Los evangelistas se esfuerzan por diferenciar bien el bautismo de Jesús del bautismo de Juan. No hay que confundirlos. El bautismo de Jesús no consiste en sumergir a sus seguidores en las aguas de un río. Jesús sumerge a los suyos en el Espíritu Santo. El evangelio de Juan lo dice de manera clara. Jesús posee la plenitud del Espíritu de Dios, y por eso puede comunicar a los suyos esa plenitud. La gran novedad de Jesús consiste en que Jesús es «el Hijo de Dios» que puede «bautizar con Espíritu Santo».

Este bautismo de Jesús no es un baño externo, parecido al que algunos han podido conocer tal vez en las aguas del Jordán. Es un «baño interior». La metáfora sugiere que Jesús comunica su Espíritu para penetrar, empapar y transformar el corazón de la persona.

Este Espíritu Santo es considerado por los evangelistas como «Espíritu de vida». Por eso, dejarnos bautizar por Jesús significa acoger su Espíritu como fuente de vida nueva. Su Espíritu puede potenciar en nosotros una relación más vital con él. Nos puede llevar a un nuevo nivel de existencia cristiana, a una nueva etapa de cristianismo más fiel a Jesús.

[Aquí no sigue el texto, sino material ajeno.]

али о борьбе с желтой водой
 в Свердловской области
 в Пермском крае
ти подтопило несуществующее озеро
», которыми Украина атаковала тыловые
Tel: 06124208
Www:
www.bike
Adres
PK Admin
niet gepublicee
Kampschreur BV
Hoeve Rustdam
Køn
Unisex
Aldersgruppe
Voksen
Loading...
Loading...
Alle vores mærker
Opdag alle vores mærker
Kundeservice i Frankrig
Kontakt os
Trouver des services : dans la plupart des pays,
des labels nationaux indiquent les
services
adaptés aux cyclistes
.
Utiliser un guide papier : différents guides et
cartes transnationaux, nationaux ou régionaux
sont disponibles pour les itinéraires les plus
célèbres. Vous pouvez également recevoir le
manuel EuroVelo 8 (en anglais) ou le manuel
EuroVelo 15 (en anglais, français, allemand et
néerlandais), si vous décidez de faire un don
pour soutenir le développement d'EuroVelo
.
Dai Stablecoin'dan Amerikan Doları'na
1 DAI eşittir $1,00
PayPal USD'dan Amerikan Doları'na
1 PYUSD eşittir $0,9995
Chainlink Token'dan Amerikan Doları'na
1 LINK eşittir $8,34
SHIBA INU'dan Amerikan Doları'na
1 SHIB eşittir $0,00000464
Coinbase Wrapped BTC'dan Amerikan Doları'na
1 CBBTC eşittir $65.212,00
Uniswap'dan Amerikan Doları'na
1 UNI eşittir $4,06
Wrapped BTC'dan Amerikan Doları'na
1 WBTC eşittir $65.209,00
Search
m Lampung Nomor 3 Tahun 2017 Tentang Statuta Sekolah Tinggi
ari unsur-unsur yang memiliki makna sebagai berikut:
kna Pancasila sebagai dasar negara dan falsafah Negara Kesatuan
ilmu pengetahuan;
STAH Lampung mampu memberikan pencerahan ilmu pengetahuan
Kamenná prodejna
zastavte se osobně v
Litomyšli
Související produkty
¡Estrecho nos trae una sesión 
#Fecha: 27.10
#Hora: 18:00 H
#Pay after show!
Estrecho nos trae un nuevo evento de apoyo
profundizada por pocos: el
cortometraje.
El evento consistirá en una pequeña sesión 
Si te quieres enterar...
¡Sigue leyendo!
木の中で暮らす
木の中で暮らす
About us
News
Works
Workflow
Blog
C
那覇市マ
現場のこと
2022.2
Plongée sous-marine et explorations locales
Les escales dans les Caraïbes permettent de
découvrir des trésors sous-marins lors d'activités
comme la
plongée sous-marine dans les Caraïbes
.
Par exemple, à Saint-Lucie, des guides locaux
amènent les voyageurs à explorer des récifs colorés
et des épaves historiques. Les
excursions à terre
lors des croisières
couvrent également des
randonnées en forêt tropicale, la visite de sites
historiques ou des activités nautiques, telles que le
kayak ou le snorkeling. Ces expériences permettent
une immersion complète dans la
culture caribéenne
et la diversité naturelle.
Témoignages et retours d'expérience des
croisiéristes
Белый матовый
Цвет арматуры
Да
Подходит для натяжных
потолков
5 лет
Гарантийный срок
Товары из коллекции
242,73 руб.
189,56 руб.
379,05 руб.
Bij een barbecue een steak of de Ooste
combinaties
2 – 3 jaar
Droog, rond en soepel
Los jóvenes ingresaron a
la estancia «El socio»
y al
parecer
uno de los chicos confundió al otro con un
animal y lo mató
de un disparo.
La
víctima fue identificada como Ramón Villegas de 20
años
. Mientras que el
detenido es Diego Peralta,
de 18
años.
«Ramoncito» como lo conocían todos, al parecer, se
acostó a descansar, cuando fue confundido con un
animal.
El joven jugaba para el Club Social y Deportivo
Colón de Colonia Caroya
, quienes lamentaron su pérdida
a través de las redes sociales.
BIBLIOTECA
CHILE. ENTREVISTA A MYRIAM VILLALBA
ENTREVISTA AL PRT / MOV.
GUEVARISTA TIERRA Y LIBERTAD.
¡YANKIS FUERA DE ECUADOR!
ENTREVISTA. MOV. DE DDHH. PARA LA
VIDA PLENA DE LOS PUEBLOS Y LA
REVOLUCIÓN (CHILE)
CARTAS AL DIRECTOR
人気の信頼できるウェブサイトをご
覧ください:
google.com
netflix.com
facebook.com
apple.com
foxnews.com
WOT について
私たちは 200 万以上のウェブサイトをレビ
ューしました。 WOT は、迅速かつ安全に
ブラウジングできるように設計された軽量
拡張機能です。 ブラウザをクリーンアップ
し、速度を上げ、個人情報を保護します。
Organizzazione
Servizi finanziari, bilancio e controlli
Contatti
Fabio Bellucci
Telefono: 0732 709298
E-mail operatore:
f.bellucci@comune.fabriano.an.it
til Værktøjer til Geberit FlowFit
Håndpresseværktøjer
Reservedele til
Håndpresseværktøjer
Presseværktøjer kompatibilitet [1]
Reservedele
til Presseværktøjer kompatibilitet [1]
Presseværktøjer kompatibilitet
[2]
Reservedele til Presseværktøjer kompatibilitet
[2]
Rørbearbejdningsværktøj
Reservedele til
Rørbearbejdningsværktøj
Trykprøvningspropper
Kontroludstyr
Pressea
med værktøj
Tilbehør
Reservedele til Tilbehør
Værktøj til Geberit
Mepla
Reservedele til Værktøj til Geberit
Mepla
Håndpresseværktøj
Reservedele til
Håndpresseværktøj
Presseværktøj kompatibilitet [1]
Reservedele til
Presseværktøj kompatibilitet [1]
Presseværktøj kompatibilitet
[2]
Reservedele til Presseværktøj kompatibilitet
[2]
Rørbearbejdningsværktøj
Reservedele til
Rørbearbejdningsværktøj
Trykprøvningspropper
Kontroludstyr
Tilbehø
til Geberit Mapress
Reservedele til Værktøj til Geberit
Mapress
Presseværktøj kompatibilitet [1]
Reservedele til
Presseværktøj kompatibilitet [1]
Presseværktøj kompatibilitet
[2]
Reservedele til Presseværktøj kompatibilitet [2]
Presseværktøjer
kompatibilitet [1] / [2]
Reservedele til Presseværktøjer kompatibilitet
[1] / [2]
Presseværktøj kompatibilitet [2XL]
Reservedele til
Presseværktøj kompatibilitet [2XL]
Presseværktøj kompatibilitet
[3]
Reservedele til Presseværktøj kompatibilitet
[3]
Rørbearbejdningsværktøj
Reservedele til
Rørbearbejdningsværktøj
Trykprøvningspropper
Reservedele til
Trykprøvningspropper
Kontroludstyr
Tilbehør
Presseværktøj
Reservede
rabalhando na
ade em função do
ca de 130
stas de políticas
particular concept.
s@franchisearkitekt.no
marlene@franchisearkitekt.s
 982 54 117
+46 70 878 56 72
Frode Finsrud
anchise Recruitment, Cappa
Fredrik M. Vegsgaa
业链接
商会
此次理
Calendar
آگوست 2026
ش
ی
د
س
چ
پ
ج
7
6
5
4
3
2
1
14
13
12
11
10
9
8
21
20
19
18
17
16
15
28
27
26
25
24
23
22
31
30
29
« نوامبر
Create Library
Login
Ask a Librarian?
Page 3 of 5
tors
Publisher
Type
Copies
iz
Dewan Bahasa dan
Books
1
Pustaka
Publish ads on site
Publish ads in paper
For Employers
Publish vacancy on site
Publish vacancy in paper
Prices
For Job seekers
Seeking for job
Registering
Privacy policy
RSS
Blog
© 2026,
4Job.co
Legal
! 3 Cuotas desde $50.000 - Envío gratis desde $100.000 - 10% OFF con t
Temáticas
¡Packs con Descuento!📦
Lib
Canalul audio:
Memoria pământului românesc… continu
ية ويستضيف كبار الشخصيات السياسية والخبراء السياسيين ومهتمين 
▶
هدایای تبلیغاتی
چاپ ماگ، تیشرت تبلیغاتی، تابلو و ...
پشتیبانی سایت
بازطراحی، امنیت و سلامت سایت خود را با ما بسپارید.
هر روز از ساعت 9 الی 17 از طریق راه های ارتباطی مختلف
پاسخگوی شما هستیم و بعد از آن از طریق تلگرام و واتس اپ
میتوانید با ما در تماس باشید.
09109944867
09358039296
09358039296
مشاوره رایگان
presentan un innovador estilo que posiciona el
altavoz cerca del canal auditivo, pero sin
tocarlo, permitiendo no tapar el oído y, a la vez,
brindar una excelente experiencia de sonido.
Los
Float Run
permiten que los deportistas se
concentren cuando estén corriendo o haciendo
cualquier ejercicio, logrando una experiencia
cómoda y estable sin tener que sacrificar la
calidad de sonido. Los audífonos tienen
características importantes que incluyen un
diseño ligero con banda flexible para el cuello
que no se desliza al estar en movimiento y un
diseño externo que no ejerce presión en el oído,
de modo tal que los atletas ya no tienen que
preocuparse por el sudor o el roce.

El Espíritu de Jesús es «Espíritu de verdad». Dejarnos bautizar por él es poner verdad en nuestro cristianismo. No dejarnos engañar por falsas seguridades. Recuperar una y otra vez nuestra identidad irrenunciable de seguidores de Jesús. Abandonar caminos que nos desvían del evangelio.

El Espíritu de Jesús es «Espíritu de amor», capaz de liberarnos de la cobardía y del egoísmo de vivir pensando solo en nuestros intereses y nuestro bienestar. Dejarnos bautizar por él es abrirnos al amor solidario, gratuito y compasivo.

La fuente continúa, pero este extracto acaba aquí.